Mozilla bug: The history database is endian.

Introduction

This page demonstrates the endian-problems in Mozilla's history database.

What's Wrong

The bug is that Mozilla records and displays website titles in an endian-dependent fashion. If a user only ever uses one platform, they'll never notice. If the user changes between big-endian and little-endian machines, their history file will be filled half with big-endian titles and half with little-endian titles, and will not display properly on either platform.

The bug is particularly noticeable when typing URLs into the location bar, because the autocompletion window that pops up will be full of random chinese characters where web site titles should be. For example, compare these two screenshots, one taken on a big-endian machine, the other on a little-endian machine:
screenshot of autocompletion pop-up menu
screenshot of pop-up autocompletion menu

Details

I ran Mozilla in Linux on a PC, and visited a number of sites. Mozilla stored these sites in my history.
I then quit, and moved over to a Sun machine running Solaris. On this machine I visited BBC's World News site. Mozilla remembered that site in my history.

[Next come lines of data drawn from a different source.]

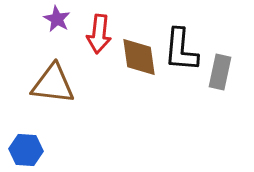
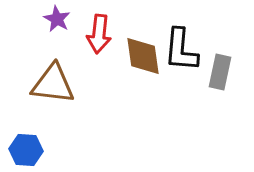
brown diamond: moved 4 px right, 1 px up
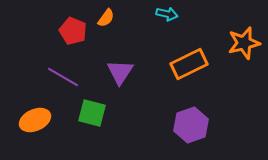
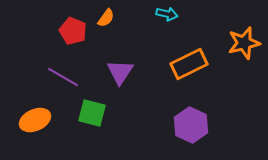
purple hexagon: rotated 16 degrees counterclockwise
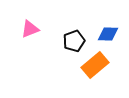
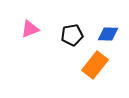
black pentagon: moved 2 px left, 6 px up; rotated 10 degrees clockwise
orange rectangle: rotated 12 degrees counterclockwise
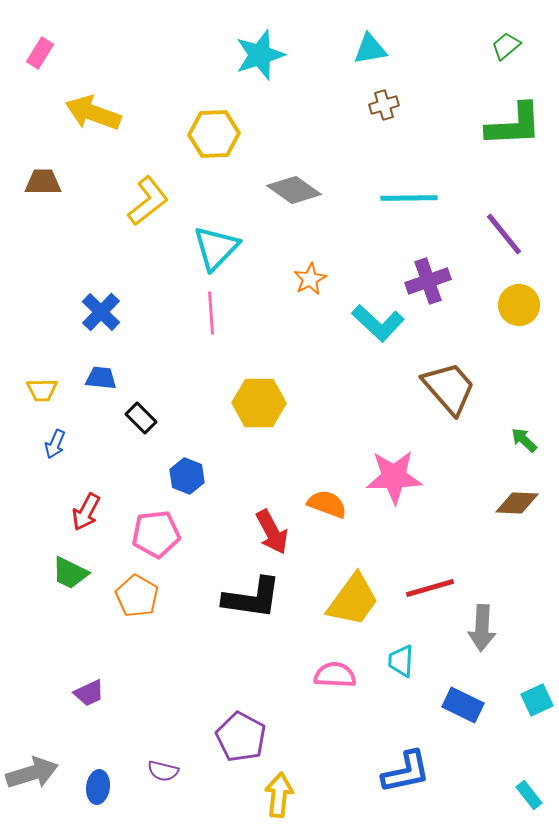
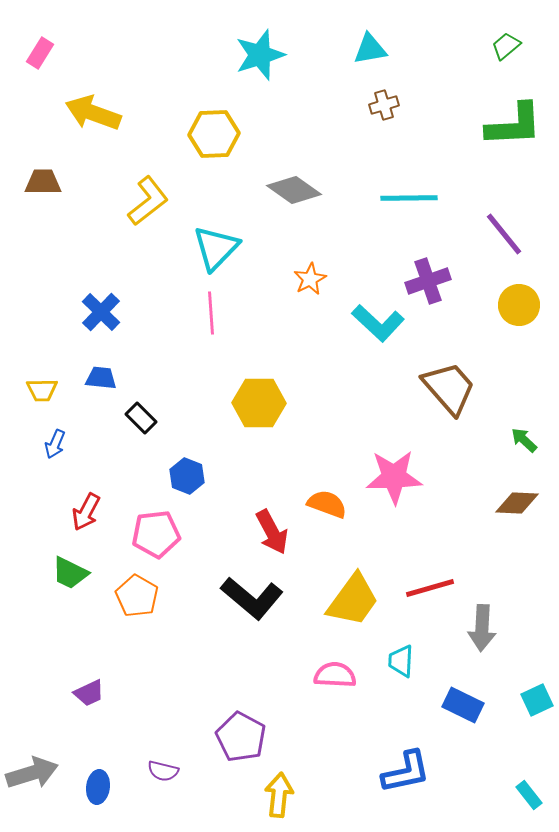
black L-shape at (252, 598): rotated 32 degrees clockwise
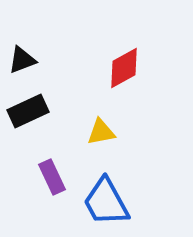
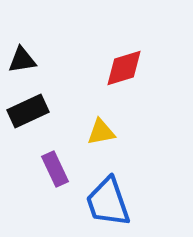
black triangle: rotated 12 degrees clockwise
red diamond: rotated 12 degrees clockwise
purple rectangle: moved 3 px right, 8 px up
blue trapezoid: moved 2 px right; rotated 10 degrees clockwise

When I view my history on the big-endian Sun, I see gibberish titles for the sites that the Intel machine visited, and correct titles for the sites that the Sun machine visited:
screenshot, big-endian platform

If I go back to the little-endian PC, the little-endian titles are readable, but the titles stored on the big-endian machine aren't readable.
screenshot, little-endian platform

(http://web.mit.edu/ is my home page, which is the reason that it is readable in each of these screenshots.)

What should have happened

Mozilla should either store titles in an endian-independent fashion, or should use the unicode Byte Order Mark (U+FEFF) to label (and detect) the endian-ness of each title string.

Any other information?

The history.dat file is nearly impenetrable to me. If you're interested, though, here are the first 30 lines of my history.dat file. I can provide the whole file if it would be helpful.

// <!-- <mdb:mork:z v="1.4"/> -->
< <(a=c)> // (f=iso-8859-1)
  (80=ns:history:db:row:scope:history:all)
  (81=ns:history:db:table:kind:history)(82=URL)(83=Referrer)
  (84=LastVisitDate)(85=FirstVisitDate)(86=VisitCount)(87=Name)
  (88=Hostname)>
 
<(B3=http://web.mit.edu/)(6189B=1004255174550000)(81=991086087059000)
  (B4=web.mit.edu)(B5
    =M$00a$00s$00s$00a$00c$00h$00u$00s$00e$00t$00t$00s$00 $00I$00n$00s$00t$00i\
$00t$00u$00t$00e$00 $00o$00f$00 $00T$00e$00c$00h$00n$00o$00l$00o$00g$00y$00)
  (6189C=257)(103=http://web.mit.edu/jmorzins/www/hotlist.html)(60DA1
    =1004237645513000)(EA=991087596540000)(104
    =B$00o$00o$00k$00m$00a$00r$00k$00s$00 $00f$00o$00r$00 $00J$00a$00c$00o$00b\
$00 $00M$00o$00r$00z$00i$00n$00s$00k$00i$00)(5BC57=170)(30E
    =http://news.bbc.co.uk/hi/english/world/default.stm)(5F8FF
    =1004207097547000)(281=991088681881000)(410=news.bbc.co.uk)(411
    =B$00B$00C$00 $00N$00e$00w$00s$00 $00|$00 $00W$00O$00R$00L$00D$00)
  (5F900=229)(433=http://dailynews.yahoo.com/headlines/ts/)(38D85
    =1002256812840000)(412=991088892584000)(58C=dailynews.yahoo.com)
  (30B8F=T$00o$00p$00 $00S$00t$00o$00r$00i$00e$00s$00)(30672=144)(5F6
    =http://www.ucomics.com/stonesoup/viewss.htm)(6111D=1004245946860000)
  (5F7=www.ucomics.com)(5F8
    =W$00e$00l$00c$00o$00m$00e$00 $00t$00o$00 $00u$00C$00o$00m$00i$00c$00s$00 \
$00W$00e$00b$00 $00S$00i$00t$00e$00 $00f$00e$00a$00t$00u$00r$00i$00n$00g$00 $00\
S$00t$00o$00n$00e$00 $00S$00o$00u$00p$00 $00-$00-$00 $00T$00h$00e$00 $00B$00e$00\
s$00t$00 $00C$00o$00m$00i$00c$00 $00S$00i$00t$00e$00 $00I$00n$00 $00T$00h$00e$00\
 $00U$00n$00i$00v$00e$00r$00s$00e$00!$00)(5B8A1=148)(5F9
    =http://www.ucomics.com/calvinandhobbes/viewch.htm)(611F5
    =1004245953890000)(5FA



Update:

July 2003: this bug is fixed. Check bugzilla for details.